Déclarer n’est pas créer

Une peine latæ sententiæ n’existe que si elle est encourue, et elle n’est encourue que si les conditions sont réunies et si les exemptions du canon 1323 sont absentes. Le décret déclare la peine ; il n’établit pas le délit de schisme au sens du canon 751, ne dispose pas de l’excuse de nécessité du canon 1323, et n’explique pas comment des sacrements valides le mois dernier seraient devenus invalides ce mois-ci. Quant aux fidèles, leur « excommunication » tient tout entière à une prémisse : que l’adhésion à la Fraternité soit un schisme. C’est la prémisse même qu’un préfet d’Ecclesia Dei déclarait qu’on ne pouvait, « en termes corrects et exacts », affirmer. Quand la prémisse tombe, ce qu’on en tire tombe avec elle. Les fidèles ne sont pas invités à se réjouir d’une sanction ; ils sont invités, avec l’homélie d’Écône, à tenir qu’on appartient d’abord à l’Église par la profession intégrale de sa foi, et qu’être traité en rebelle quand on veut servir sa mère est, de tous les sacrifices, celui que les saints ont le mieux connu.


Notes

  1. Le canon frappant la consécration épiscopale sans mandat pontifical, autrefois numéroté 1382 dans le Code de 1983, est devenu le canon 1387 après la révision du Livre VI par la constitution apostolique Pascite gregem Dei (23 mai 2021, entrée en vigueur le 8 décembre 2021).

  2. Remise des excommunications des quatre évêques sacrés en 1988 : décret de la Congrégation pour les évêques du 21 janvier 2009 (« don de paix » sollicité par Mgr Fellay le 15 décembre 2008), qui déclare privé d’effet juridique le décret de 1988 ; puis Lettre de Benoît XVI aux évêques du 10 mars 2009. Rome n’y déclare jamais la censure infondée : elle la « remet » comme un geste de miséricorde, tout en maintenant que sacrer sans mandat justifie l’excommunication et que la Fraternité reste sans statut canonique.
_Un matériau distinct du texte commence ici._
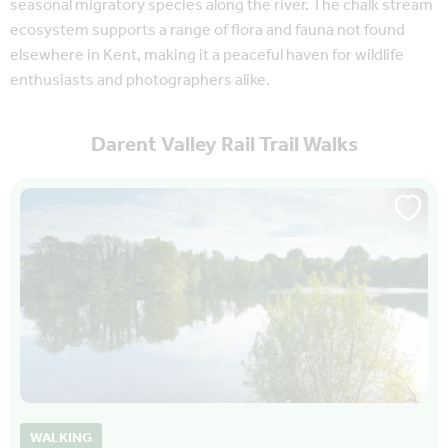
seasonal migratory species along the river. The chalk stream
ecosystem supports a range of flora and fauna not found
elsewhere in Kent, making it a peaceful haven for wildlife
enthusiasts and photographers alike.
Darent Valley Rail Trail Walks
WALKING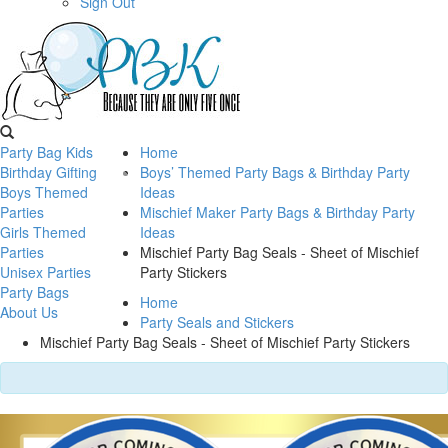
Sign Out
Party Bag Kids
Home
Birthday Gifting
Boys’ Themed Party Bags & Birthday Party
Boys Themed
Ideas
Parties
Mischief Maker Party Bags & Birthday Party
Girls Themed
Ideas
Parties
Mischief Party Bag Seals - Sheet of Mischief
Unisex Parties
Party Stickers
Party Bags
Home
About Us
Party Seals and Stickers
Mischief Party Bag Seals - Sheet of Mischief Party Stickers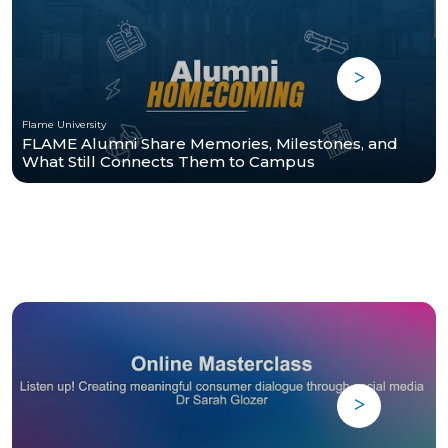
Flame University
FLAME Alumni Share Memories, Milestones, and
What Still Connects Them to Campus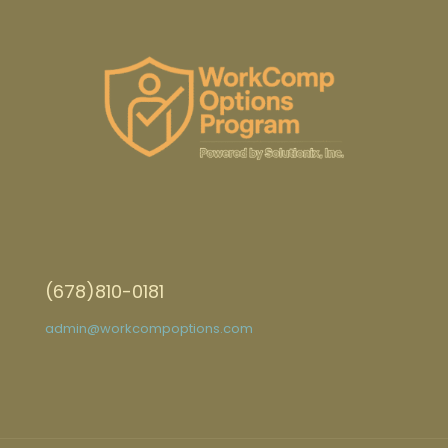
(678)810-0181
admin@workcompoptions.com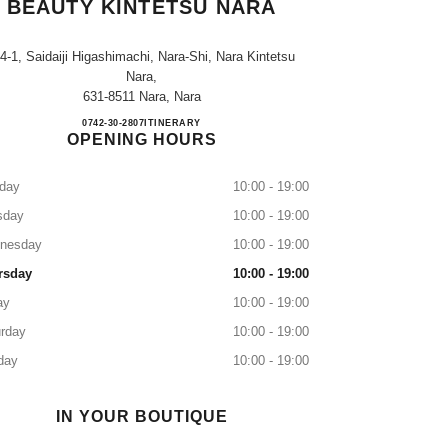
BEAUTY KINTETSU NARA
-4-1, Saidaiji Higashimachi, Nara-Shi, Nara Kintetsu
Nara,
631-8511 Nara, Nara
CHANEL FRAGRANCE & BEAUTY K
0742-30-2807
CALL
ITINERARY
OPENING HOURS
day
10:00 - 19:00
sday
10:00 - 19:00
nesday
10:00 - 19:00
rsday
10:00 - 19:00
ay
10:00 - 19:00
rday
10:00 - 19:00
day
10:00 - 19:00
IN YOUR BOUTIQUE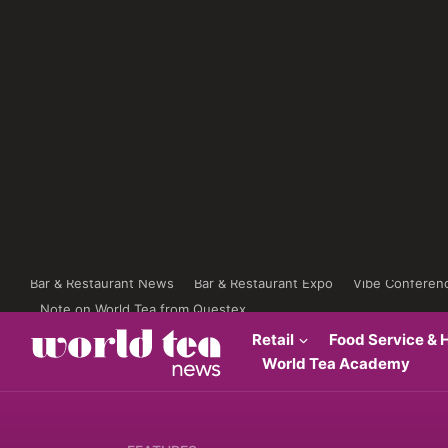
Bar & Restaurant News
Bar & Restaurant Expo
Vibe Conferen
Note on World Tea from Questex
Retail
Food Service & H
World Tea Academy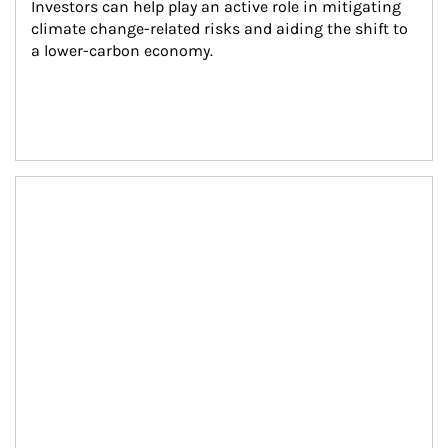
Investors can help play an active role in mitigating 
climate change-related risks and aiding the shift to 
a lower-carbon economy.
Article Image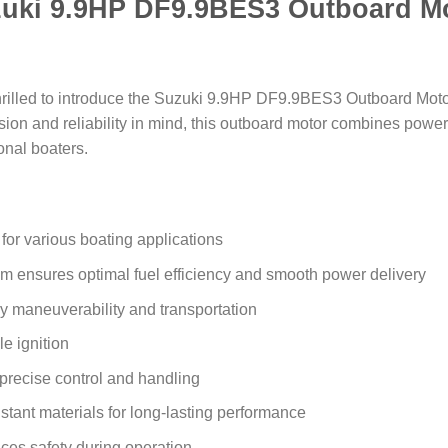
uki 9.9HP DF9.9BES3 Outboard M
hrilled to introduce the Suzuki 9.9HP DF9.9BES3 Outboard Motor
on and reliability in mind, this outboard motor combines power, 
onal boaters.
for various boating applications
em ensures optimal fuel efficiency and smooth power delivery
y maneuverability and transportation
le ignition
r precise control and handling
stant materials for long-lasting performance
ces safety during operation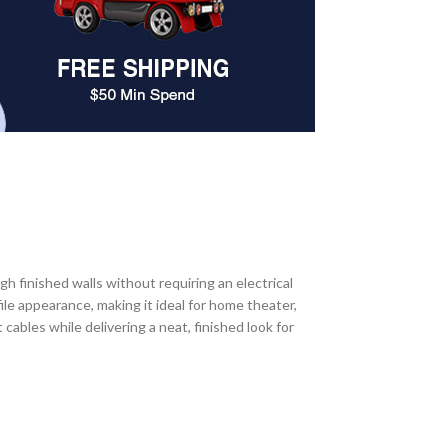
 finished walls without requiring an electrical
le appearance, making it ideal for home theater,
cables while delivering a neat, finished look for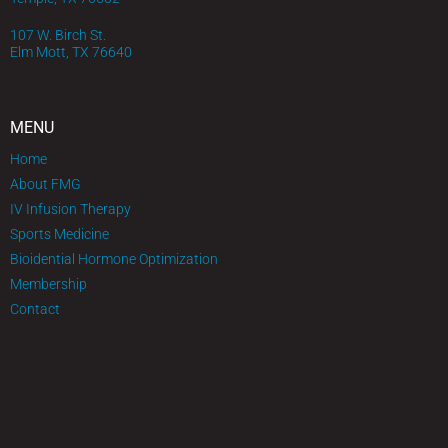
107 W. Birch St.
Elm Mott, TX 76640
MENU
Home
About FMG
IV Infusion Therapy
Sports Medicine
Bioidential Hormone Optimization
Membership
Contact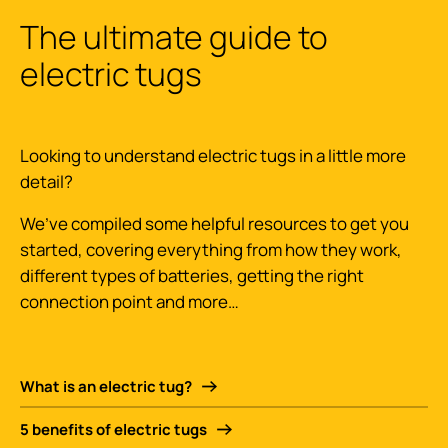
The ultimate guide to
electric tugs
Looking to understand electric tugs in a little more
detail?
We’ve compiled some helpful resources to get you
started, covering everything from how they work,
different types of batteries, getting the right
connection point and more…
What is an electric tug?
5 benefits of electric tugs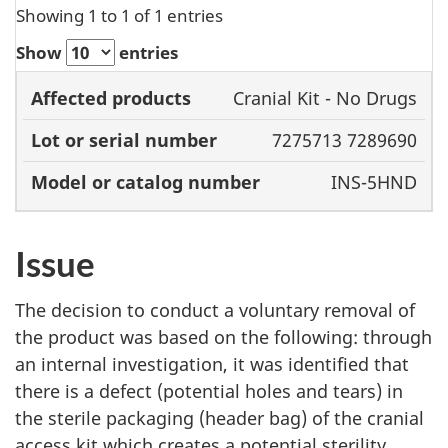
Showing 1 to 1 of 1 entries
Show
entries
Model or
Cranial Kit - No Drugs
Affected
Lot or serial
catalog
7275713 7289690
products
number
number
INS-5HND
Issue
The decision to conduct a voluntary removal of
the product was based on the following: through
an internal investigation, it was identified that
there is a defect (potential holes and tears) in
the sterile packaging (header bag) of the cranial
access kit which creates a potential sterility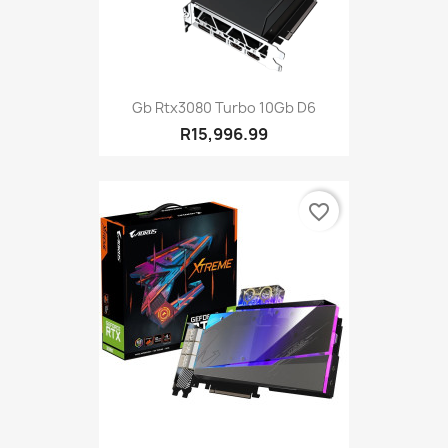
Gb Rtx3080 Turbo 10Gb D6
R15,996.99
favorite_border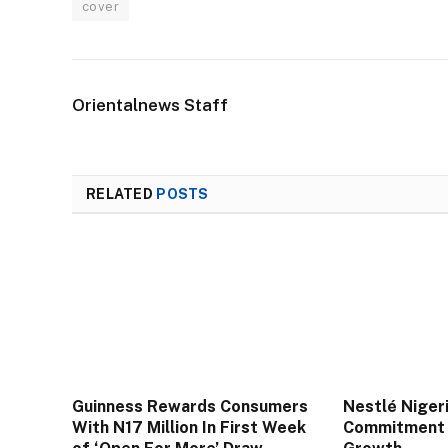
cover
Orientalnews Staff
RELATED
POSTS
Guinness Rewards Consumers
Nestlé Niger
With N17 Million In First Week
Commitment 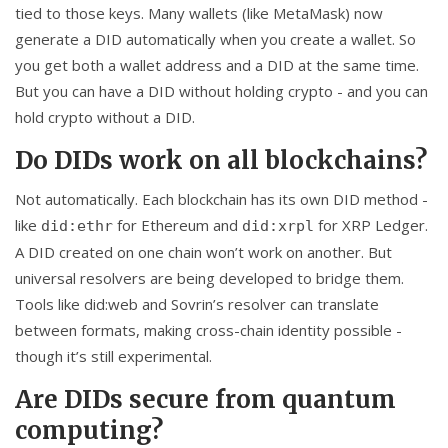
tied to those keys. Many wallets (like MetaMask) now
generate a DID automatically when you create a wallet. So
you get both a wallet address and a DID at the same time.
But you can have a DID without holding crypto - and you can
hold crypto without a DID.
Do DIDs work on all blockchains?
Not automatically. Each blockchain has its own DID method -
like
for Ethereum and
for XRP Ledger.
did:ethr
did:xrpl
A DID created on one chain won’t work on another. But
universal resolvers are being developed to bridge them.
Tools like did:web and Sovrin’s resolver can translate
between formats, making cross-chain identity possible -
though it’s still experimental.
Are DIDs secure from quantum
computing?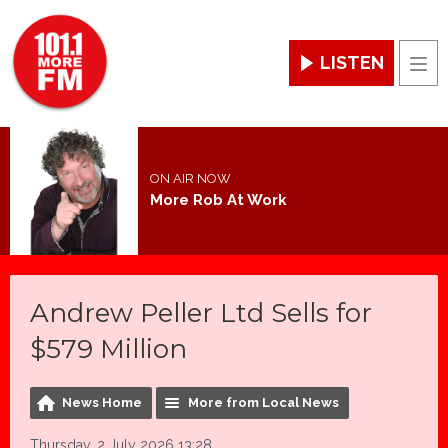
LISTEN
Men
ON AIR NOW
More Rob At Work
Andrew Peller Ltd Sells for
$579 Million
News Home
More from Local News
Thursday, 2 July 2026 13:28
La Fraternité, elle, tient depuis 1988 que l’excommunication fut nulle dès l’origine, faute d’avoir été validement encourue (can. 1323) : ce qui explique qu’elle ait accueilli la levée sans jamais concéder qu’il y eût matière à excommunier.

  3. François, Misericordia et Misera, § 12, 20 novembre 2016, prolongeant sans terme la faculté d’abord accordée pour le Jubilé de la Miséricorde en 2015.
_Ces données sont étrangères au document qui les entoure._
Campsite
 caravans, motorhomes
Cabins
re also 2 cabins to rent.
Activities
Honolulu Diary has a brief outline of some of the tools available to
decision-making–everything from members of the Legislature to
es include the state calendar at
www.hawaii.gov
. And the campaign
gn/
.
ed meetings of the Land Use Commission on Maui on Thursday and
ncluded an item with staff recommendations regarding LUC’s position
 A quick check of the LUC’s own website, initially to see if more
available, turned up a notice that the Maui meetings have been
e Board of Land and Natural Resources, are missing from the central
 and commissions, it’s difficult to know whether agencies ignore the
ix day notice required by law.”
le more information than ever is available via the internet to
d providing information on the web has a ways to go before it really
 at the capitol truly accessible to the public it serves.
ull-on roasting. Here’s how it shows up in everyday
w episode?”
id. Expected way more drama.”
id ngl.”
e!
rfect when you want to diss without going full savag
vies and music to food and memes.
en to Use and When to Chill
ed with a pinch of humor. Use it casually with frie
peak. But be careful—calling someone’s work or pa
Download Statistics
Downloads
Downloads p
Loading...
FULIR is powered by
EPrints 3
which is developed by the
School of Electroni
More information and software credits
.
  4. Lettre de la Congrégation pour la Doctrine de la Foi (Commission Ecclesia Dei) du 4 avril 2017, autorisant les Ordinaires locaux à concéder aux prêtres de la Fraternité la faculté d’assister validement aux mariages.
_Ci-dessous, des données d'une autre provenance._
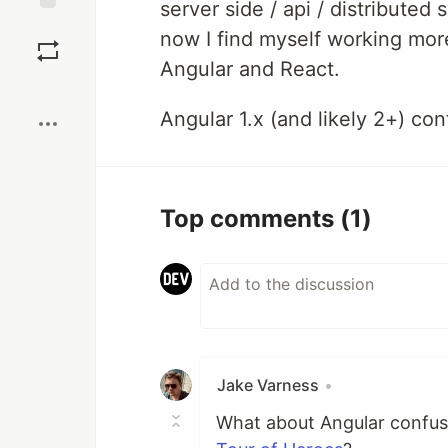
server side / api / distributed 
Save
now I find myself working more
Angular and React.
Boost
Angular 1.x (and likely 2+) con
Top comments
(1)
Jake Varness
•
What about Angular confuse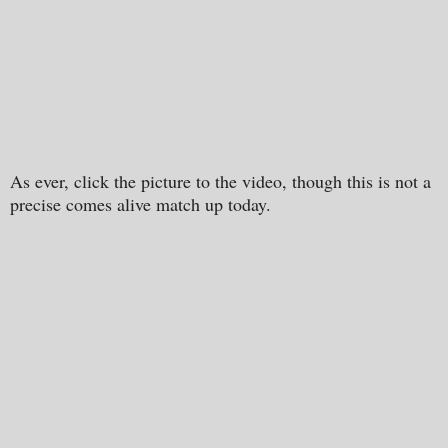
As ever, click the picture to the video, though this is not a
precise comes alive match up today.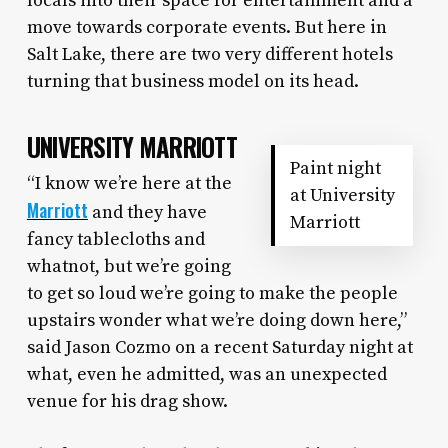
locals into their space for entertainment and a
move towards corporate events. But here in
Salt Lake, there are two very different hotels
turning that business model on its head.
UNIVERSITY MARRIOTT
Paint night
“I know we’re here at the
at University
Marriott
and they have
Marriott
fancy tablecloths and
whatnot, but we’re going
to get so loud we’re going to make the people
upstairs wonder what we’re doing down here,”
said Jason Cozmo on a recent Saturday night at
what, even he admitted, was an unexpected
venue for his drag show.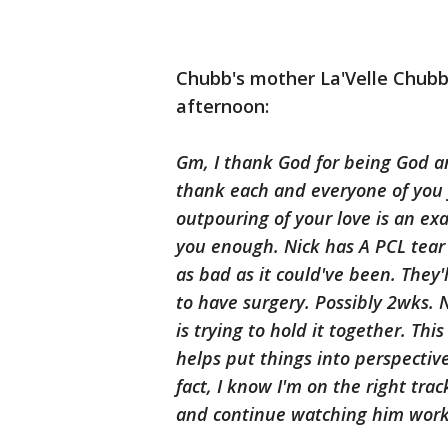
Chubb's mother La'Velle Chub
afternoon:
Gm, I thank God for being God 
thank each and everyone of you fo
outpouring of your love is an exa
you enough. Nick has A PCL tear 
as bad as it could've been. They'
to have surgery. Possibly 2wks. 
is trying to hold it together. Thi
helps put things into perspective
fact, I know I'm on the right tra
and continue watching him work. 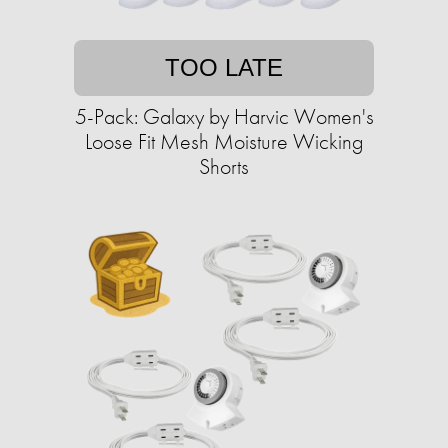
TOO LATE
5-Pack: Galaxy by Harvic Women's
Loose Fit Mesh Moisture Wicking
Shorts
Source : Décret et Note explicative, Prot. N. 99/2009, Dicastère pour la Doctrine de la Foi, 2 juillet 2026. Sermon des sacres épiscopaux d’Écône, abbé Davide Pagliarani, 1er juillet 2026 (FSSPX Actualités). Code de droit canonique (1983, Livre VI révisé en 2021), can. 751, 1323, 1364 et 1387. Entretien du cardinal Darío Castrillón Hoyos à la revue 30 Giorni, 2005.